We all know how science fiction movies tend to depict computers or robots which are able to interact with human beings. These robots are often much more logical than humans and have a complete understanding of the world we live in. In order for robots to behave in this way they require the ability to see and process their surroundings.

Object recognition is the area of study within artificial intelligence which focuses on making computers recall objects which they have already seen. Early attempts remembered objects in terms of their shapes and colours, but unfortunately, moving the object even slightly had dramatic effects on the success of these attempts.

Consequently, researchers looked elsewhere. Unlike machines, people can recognise objects from different angles, in different light conditions, and even if slightly hidden. It was thought that humans do not recognise objects as a whole, but recognise objects by their parts, which collectively suggest the object. A viewer recognises an object if many of the object’s parts are visible.

It was further hypothesised that these parts are not based on colour or geometry, but on certain key points of the object. Over a decade ago, a technology called scale-invariant feature transform (Sift) was developed which embraced this idea of mimicking human vision, and the results were remarkable. Although it was rather slow, Sift outperformed all other techniques and set a new standard in the field.

Research in object recognition technologies has continued, however, modern algorithms still follow Sift and the inspiration it was originally based on. One of the more well-known of these techniques is speeded-up robust features (Surf), which attempted to keep the same quality of results as Sift while taking many shortcuts to improve the speed of recognition.

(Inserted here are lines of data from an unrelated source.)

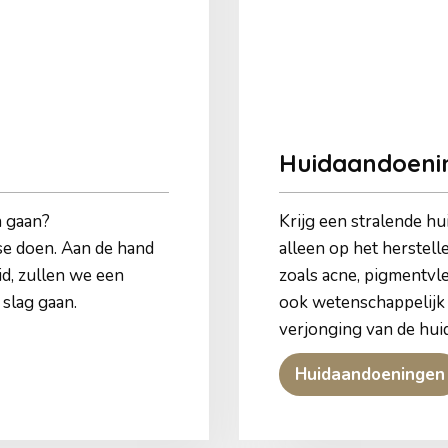
Huidaandoeni
n gaan?
Krijg een stralende hui
se doen. Aan de hand
alleen op het herstell
id, zullen we een
zoals acne, pigmentvle
 slag gaan.
ook wetenschappelijk
verjonging van de huid
Huidaandoeningen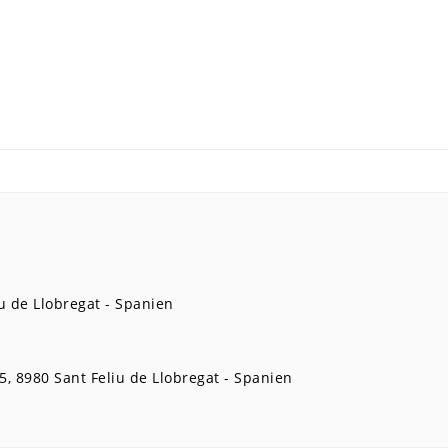
u de Llobregat
Spanien
5
8980
Sant Feliu de Llobregat
Spanien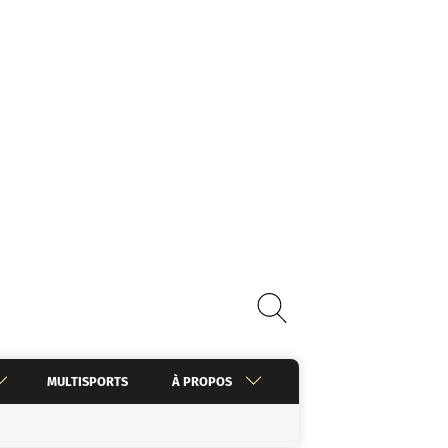
MULTISPORTS
À PROPOS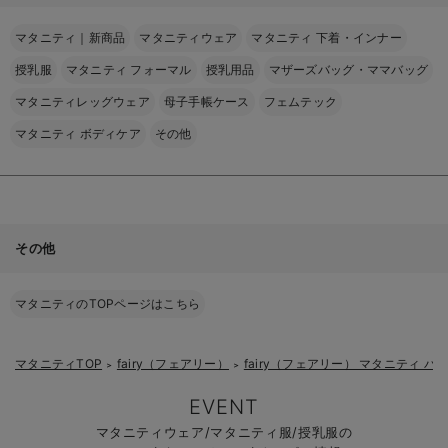
マタニティ｜新商品
マタニティウェア
マタニティ 下着・インナー
授乳服
マタニティ フォーマル
授乳用品
マザーズバッグ・ママバッグ
マタニティレッグウェア
母子手帳ケース
フェムテック
マタニティ ボディケア
その他
その他
マタニティのTOPページはこちら
マタニティTOP
fairy（フェアリー）
fairy（フェアリー） マタニティ 
＞
＞
EVENT
マタニティウェア/マタニティ服/授乳服の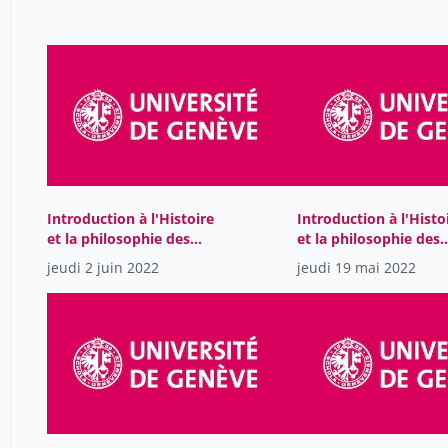
Introduction à l'Histoire
Introduction à l'Histo
et la philosophie des
et la philosophie des
sciences
sciences
jeudi 2 juin 2022
jeudi 19 mai 2022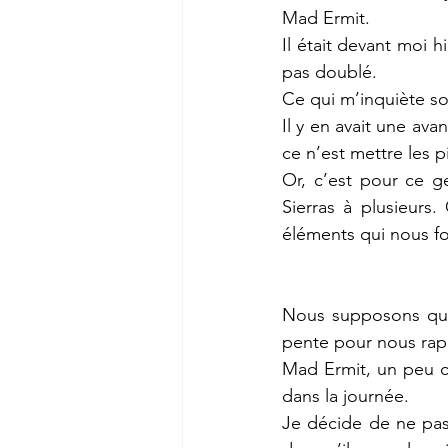
Mad Ermit.
Il était devant moi hi
pas doublé. 
Ce qui m’inquiète sont
Il y en avait une ava
ce n’est mettre les p
Or, c’est pour ce g
Sierras à plusieurs
éléments qui nous fo
Nous supposons qu’il
pente pour nous rapp
Mad Ermit, un peu c
dans la journée.
Je décide de ne pas 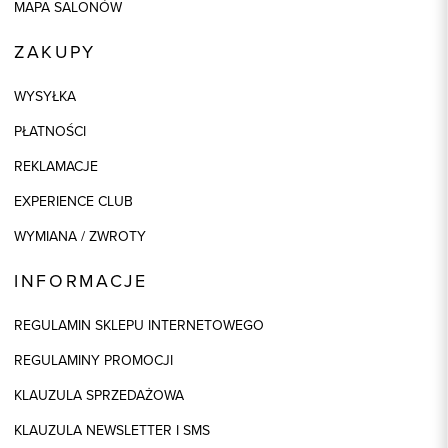
MAPA SALONÓW
ZAKUPY
WYSYŁKA
PŁATNOŚCI
REKLAMACJE
EXPERIENCE CLUB
WYMIANA / ZWROTY
INFORMACJE
REGULAMIN SKLEPU INTERNETOWEGO
REGULAMINY PROMOCJI
KLAUZULA SPRZEDAŻOWA
KLAUZULA NEWSLETTER I SMS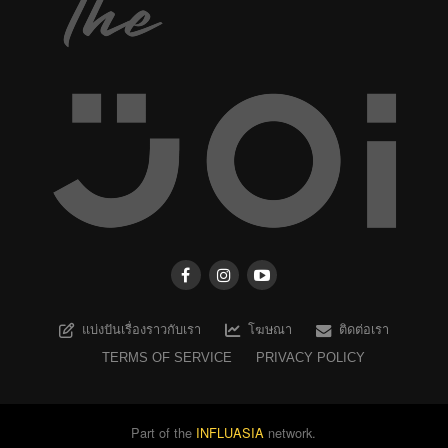
แบ่งปันเรื่องราวกับเรา
โฆษณา
ติดต่อเรา
TERMS OF SERVICE
PRIVACY POLICY
Part of the
INFLUASIA
network.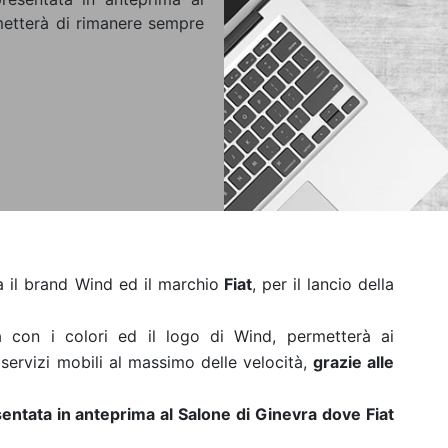
etterà di rimanere sempre
a il brand Wind ed il marchio
Fiat
, per il lancio della
a con i colori ed il logo di Wind, permetterà ai
servizi mobili al massimo delle velocità,
grazie alle
entata in anteprima al Salone di Ginevra dove Fiat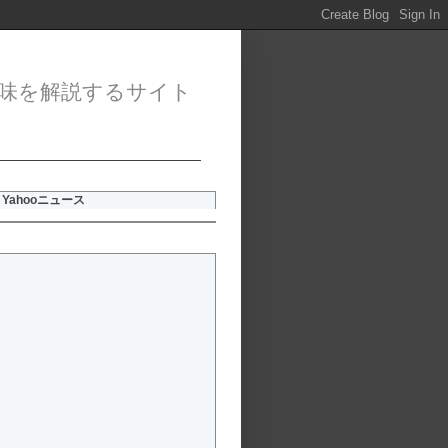
味を解説するサイト
Yahooニュース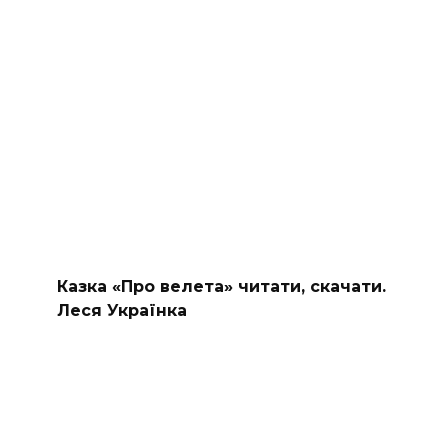
Казка «Про велета» читати, скачати.
Леся Українка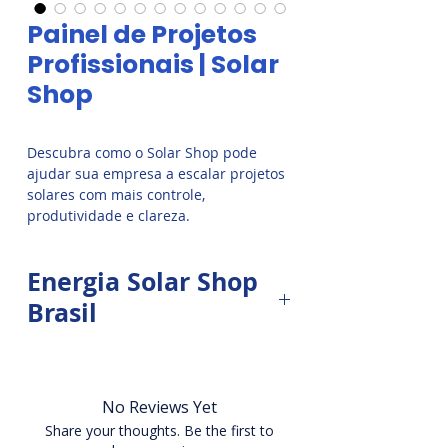
Painel de Projetos
Profissionais | Solar
Shop
Descubra como o Solar Shop pode 
ajudar sua empresa a escalar projetos 
solares com mais controle, 
produtividade e clareza.
Energia Solar Shop
Brasil
O
Painel de Projetos
é a
plataforma oficial da Energia Solar
Shop Brasil que
revolucionou a
No Reviews Yet
gestão de tarefas, contratos,
Share your thoughts. Be the first to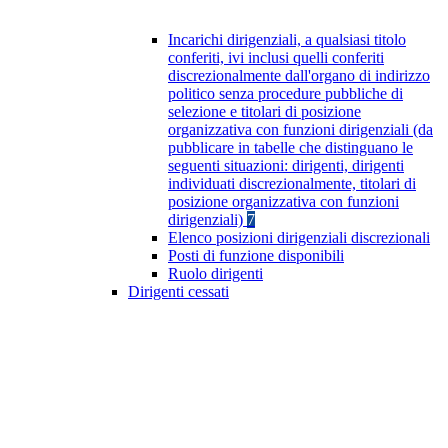
Incarichi dirigenziali, a qualsiasi titolo
conferiti, ivi inclusi quelli conferiti
discrezionalmente dall'organo di indirizzo
politico senza procedure pubbliche di
selezione e titolari di posizione
organizzativa con funzioni dirigenziali (da
pubblicare in tabelle che distinguano le
seguenti situazioni: dirigenti, dirigenti
individuati discrezionalmente, titolari di
posizione organizzativa con funzioni
dirigenziali)
7
Elenco posizioni dirigenziali discrezionali
Posti di funzione disponibili
Ruolo dirigenti
Dirigenti cessati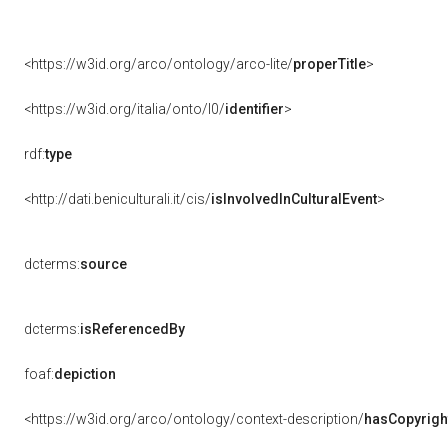
<https://w3id.org/arco/ontology/arco-lite/
properTitle
>
<https://w3id.org/italia/onto/l0/
identifier
>
rdf:
type
<http://dati.beniculturali.it/cis/
isInvolvedInCulturalEvent
>
dcterms:
source
dcterms:
isReferencedBy
foaf:
depiction
<https://w3id.org/arco/ontology/context-description/
hasCopyrigh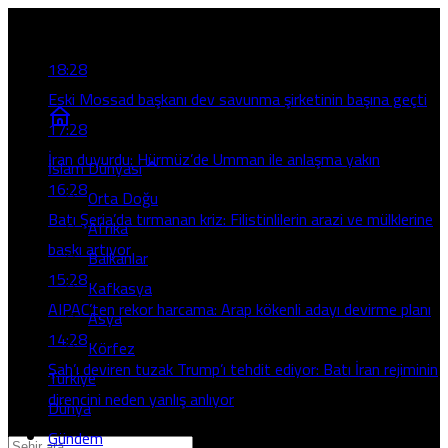
Son Gelişmeler
18:28
Eski Mossad başkanı dev savunma şirketinin başına geçti
17:28
İran duyurdu: Hürmüz’de Umman ile anlaşma yakın
İslam Dünyası
16:28
Orta Doğu
Batı Şeria’da tırmanan kriz: Filistinlilerin arazi ve mülklerine
Afrika
baskı artıyor
Balkanlar
15:28
Kafkasya
AIPAC’ten rekor harcama: Arap kökenli adayı devirme planı
Asya
14:28
Körfez
Şah’ı deviren tuzak Trump’ı tehdit ediyor: Batı İran rejiminin
Türkiye
direncini neden yanlış anlıyor
Dünya
Gündem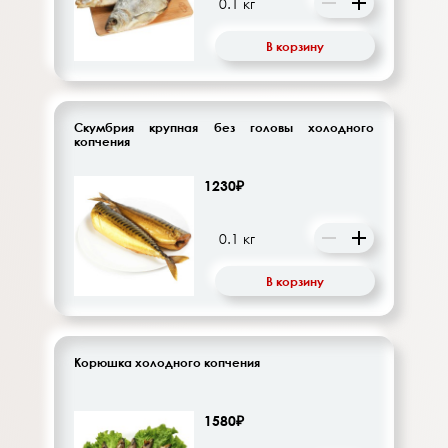
В корзину
Скумбрия крупная без головы холодного
копчения
1230₽
В корзину
Корюшка холодного копчения
1580₽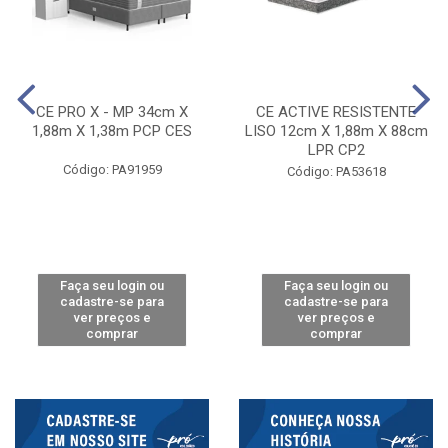
CE PRO X - MP 34cm X
CE ACTIVE RESISTENTE
1,88m X 1,38m PCP CES
LISO 12cm X 1,88m X 88cm
LPR CP2
Código: PA91959
Código: PA53618
Faça seu login ou
Faça seu login ou
cadastre-se para
cadastre-se para
ver preços e
ver preços e
comprar
comprar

The object of my research was to evaluate Surf and Sift in the presence of different visual changes: rotation, resizing, lighting and quality. Both methods still recognised objects even after being degraded by these changes, and kept recognising 80 per cent of the objects. These results can be further improved by using techniques which detect some of the mistakes that were made. Overall, the research could not determine a great distinction between using one algorithm over the other. Other studies had concluded similarly, both when comparing just these two techniques and also when including others too.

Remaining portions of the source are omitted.